(Data for processing Opens)

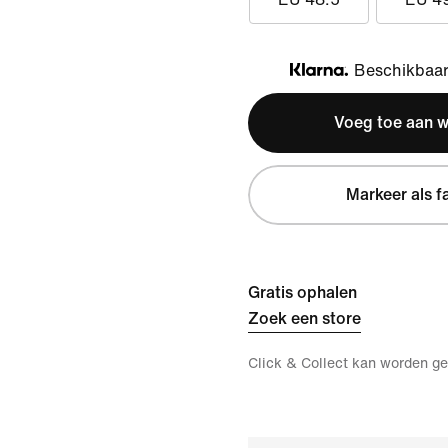
Beschikbaar 
Klarna
Voeg toe aan 
Markeer als f
Gratis ophalen
Zoek een store
Click & Collect kan worden ge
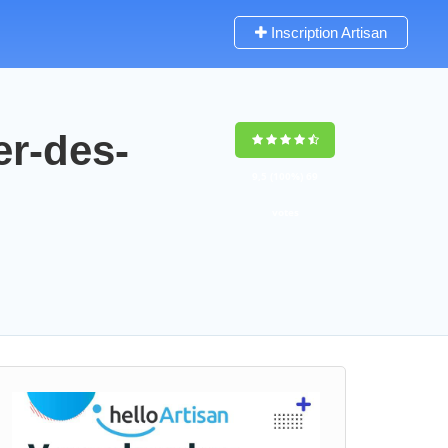
Inscription Artisan
er-des-
9,5
(100%)
69
votes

(Data for processing Closes)

| Exercise aim |
Both ends included, copy the lines from the one holding "Zoek een store" to the last line of the entries exactly, with all pictures left out.

| Answer box |
Zoek een store
Click & Collect kan worden ge
Inscription Artisan
er-des-
9,5
(100%)
69
votes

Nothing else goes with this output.